● **Entries shown**:
*** Block opens ***
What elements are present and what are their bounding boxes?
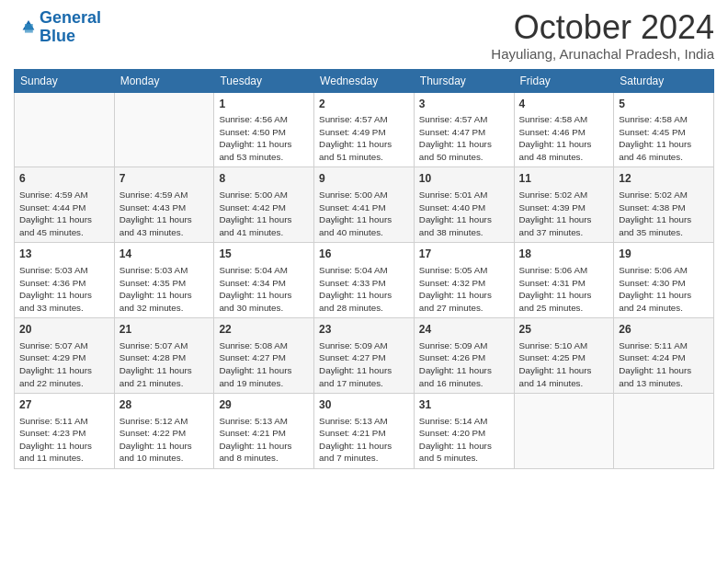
day-number: 14 <box>119 247 210 262</box>
day-info: Sunrise: 5:04 AM Sunset: 4:33 PM Dayligh… <box>319 264 409 314</box>
day-info: Sunrise: 4:56 AM Sunset: 4:50 PM Dayligh… <box>219 113 309 163</box>
day-info: Sunrise: 5:09 AM Sunset: 4:26 PM Dayligh… <box>419 339 509 389</box>
table-row <box>514 394 614 469</box>
table-row: 2Sunrise: 4:57 AM Sunset: 4:49 PM Daylig… <box>314 92 415 167</box>
day-info: Sunrise: 5:11 AM Sunset: 4:23 PM Dayligh… <box>19 415 109 465</box>
day-number: 23 <box>319 322 409 338</box>
day-info: Sunrise: 5:09 AM Sunset: 4:27 PM Dayligh… <box>319 339 409 389</box>
day-number: 15 <box>219 247 309 262</box>
day-info: Sunrise: 4:57 AM Sunset: 4:49 PM Dayligh… <box>319 113 409 163</box>
col-monday: Monday <box>114 69 214 92</box>
day-info: Sunrise: 4:59 AM Sunset: 4:43 PM Dayligh… <box>119 189 210 238</box>
day-number: 4 <box>519 97 609 112</box>
table-row: 5Sunrise: 4:58 AM Sunset: 4:45 PM Daylig… <box>614 92 714 167</box>
day-number: 1 <box>219 97 309 112</box>
day-info: Sunrise: 5:12 AM Sunset: 4:22 PM Dayligh… <box>119 415 210 465</box>
day-info: Sunrise: 5:07 AM Sunset: 4:29 PM Dayligh… <box>19 339 109 389</box>
day-number: 28 <box>119 397 210 413</box>
day-info: Sunrise: 5:00 AM Sunset: 4:41 PM Dayligh… <box>319 189 409 238</box>
day-number: 10 <box>419 171 509 187</box>
table-row: 1Sunrise: 4:56 AM Sunset: 4:50 PM Daylig… <box>214 92 314 167</box>
logo: General Blue <box>14 9 101 46</box>
table-row: 14Sunrise: 5:03 AM Sunset: 4:35 PM Dayli… <box>114 243 214 318</box>
col-saturday: Saturday <box>614 69 714 92</box>
day-number: 18 <box>519 247 609 262</box>
table-row: 28Sunrise: 5:12 AM Sunset: 4:22 PM Dayli… <box>114 394 214 469</box>
table-row: 17Sunrise: 5:05 AM Sunset: 4:32 PM Dayli… <box>414 243 514 318</box>
table-row: 13Sunrise: 5:03 AM Sunset: 4:36 PM Dayli… <box>15 243 115 318</box>
table-row: 27Sunrise: 5:11 AM Sunset: 4:23 PM Dayli… <box>15 394 115 469</box>
day-number: 6 <box>19 171 109 187</box>
day-info: Sunrise: 4:59 AM Sunset: 4:44 PM Dayligh… <box>19 189 109 238</box>
day-number: 29 <box>219 397 309 413</box>
svg-marker-1 <box>25 24 33 33</box>
table-row: 19Sunrise: 5:06 AM Sunset: 4:30 PM Dayli… <box>614 243 714 318</box>
table-row: 31Sunrise: 5:14 AM Sunset: 4:20 PM Dayli… <box>414 394 514 469</box>
day-number: 24 <box>419 322 509 338</box>
table-row: 8Sunrise: 5:00 AM Sunset: 4:42 PM Daylig… <box>214 167 314 243</box>
day-number: 20 <box>19 322 109 338</box>
page: General Blue October 2024 Hayuliang, Aru… <box>0 0 728 563</box>
day-info: Sunrise: 5:14 AM Sunset: 4:20 PM Dayligh… <box>419 415 509 465</box>
day-info: Sunrise: 5:13 AM Sunset: 4:21 PM Dayligh… <box>319 415 409 465</box>
table-row: 10Sunrise: 5:01 AM Sunset: 4:40 PM Dayli… <box>414 167 514 243</box>
table-row: 25Sunrise: 5:10 AM Sunset: 4:25 PM Dayli… <box>514 318 614 394</box>
col-sunday: Sunday <box>15 69 115 92</box>
day-number: 17 <box>419 247 509 262</box>
table-row: 4Sunrise: 4:58 AM Sunset: 4:46 PM Daylig… <box>514 92 614 167</box>
col-thursday: Thursday <box>414 69 514 92</box>
col-wednesday: Wednesday <box>314 69 415 92</box>
day-info: Sunrise: 5:01 AM Sunset: 4:40 PM Dayligh… <box>419 189 509 238</box>
day-info: Sunrise: 5:13 AM Sunset: 4:21 PM Dayligh… <box>219 415 309 465</box>
table-row: 11Sunrise: 5:02 AM Sunset: 4:39 PM Dayli… <box>514 167 614 243</box>
header: General Blue October 2024 Hayuliang, Aru… <box>14 9 714 62</box>
day-info: Sunrise: 5:06 AM Sunset: 4:31 PM Dayligh… <box>519 264 609 314</box>
day-info: Sunrise: 4:57 AM Sunset: 4:47 PM Dayligh… <box>419 113 509 163</box>
title-section: October 2024 Hayuliang, Arunachal Prades… <box>491 9 714 62</box>
logo-line1: General <box>40 8 101 27</box>
calendar-week-row: 20Sunrise: 5:07 AM Sunset: 4:29 PM Dayli… <box>15 318 714 394</box>
calendar-week-row: 27Sunrise: 5:11 AM Sunset: 4:23 PM Dayli… <box>15 394 714 469</box>
logo-line2: Blue <box>40 28 101 46</box>
table-row <box>614 394 714 469</box>
col-friday: Friday <box>514 69 614 92</box>
day-number: 22 <box>219 322 309 338</box>
day-number: 26 <box>619 322 709 338</box>
day-number: 31 <box>419 397 509 413</box>
location-title: Hayuliang, Arunachal Pradesh, India <box>491 46 714 62</box>
table-row: 15Sunrise: 5:04 AM Sunset: 4:34 PM Dayli… <box>214 243 314 318</box>
day-info: Sunrise: 5:11 AM Sunset: 4:24 PM Dayligh… <box>619 339 709 389</box>
day-info: Sunrise: 4:58 AM Sunset: 4:46 PM Dayligh… <box>519 113 609 163</box>
calendar-header-row: Sunday Monday Tuesday Wednesday Thursday… <box>15 69 714 92</box>
table-row: 3Sunrise: 4:57 AM Sunset: 4:47 PM Daylig… <box>414 92 514 167</box>
table-row: 23Sunrise: 5:09 AM Sunset: 4:27 PM Dayli… <box>314 318 415 394</box>
day-number: 5 <box>619 97 709 112</box>
table-row: 9Sunrise: 5:00 AM Sunset: 4:41 PM Daylig… <box>314 167 415 243</box>
calendar-table: Sunday Monday Tuesday Wednesday Thursday… <box>14 69 714 469</box>
table-row: 20Sunrise: 5:07 AM Sunset: 4:29 PM Dayli… <box>15 318 115 394</box>
day-number: 25 <box>519 322 609 338</box>
table-row: 18Sunrise: 5:06 AM Sunset: 4:31 PM Dayli… <box>514 243 614 318</box>
day-info: Sunrise: 5:02 AM Sunset: 4:38 PM Dayligh… <box>619 189 709 238</box>
day-number: 11 <box>519 171 609 187</box>
day-number: 2 <box>319 97 409 112</box>
day-number: 27 <box>19 397 109 413</box>
table-row <box>114 92 214 167</box>
day-info: Sunrise: 5:10 AM Sunset: 4:25 PM Dayligh… <box>519 339 609 389</box>
day-info: Sunrise: 5:07 AM Sunset: 4:28 PM Dayligh… <box>119 339 210 389</box>
day-info: Sunrise: 5:02 AM Sunset: 4:39 PM Dayligh… <box>519 189 609 238</box>
table-row: 26Sunrise: 5:11 AM Sunset: 4:24 PM Dayli… <box>614 318 714 394</box>
day-number: 7 <box>119 171 210 187</box>
table-row: 12Sunrise: 5:02 AM Sunset: 4:38 PM Dayli… <box>614 167 714 243</box>
day-info: Sunrise: 5:00 AM Sunset: 4:42 PM Dayligh… <box>219 189 309 238</box>
table-row: 21Sunrise: 5:07 AM Sunset: 4:28 PM Dayli… <box>114 318 214 394</box>
day-info: Sunrise: 4:58 AM Sunset: 4:45 PM Dayligh… <box>619 113 709 163</box>
table-row: 29Sunrise: 5:13 AM Sunset: 4:21 PM Dayli… <box>214 394 314 469</box>
day-number: 21 <box>119 322 210 338</box>
table-row: 30Sunrise: 5:13 AM Sunset: 4:21 PM Dayli… <box>314 394 415 469</box>
table-row: 6Sunrise: 4:59 AM Sunset: 4:44 PM Daylig… <box>15 167 115 243</box>
logo-icon <box>14 17 36 39</box>
table-row <box>15 92 115 167</box>
day-info: Sunrise: 5:03 AM Sunset: 4:36 PM Dayligh… <box>19 264 109 314</box>
day-number: 30 <box>319 397 409 413</box>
*** Block closes ***
● **Problem to work on**:
Lines of the listing above that contain the word "title" must all be copied.

● **Your response**:
title-section: October 2024 Hayuliang, Arunachal Prades… <box>491 9 714 62</box>
location-title: Hayuliang, Arunachal Pradesh, India <box>491 46 714 62</box>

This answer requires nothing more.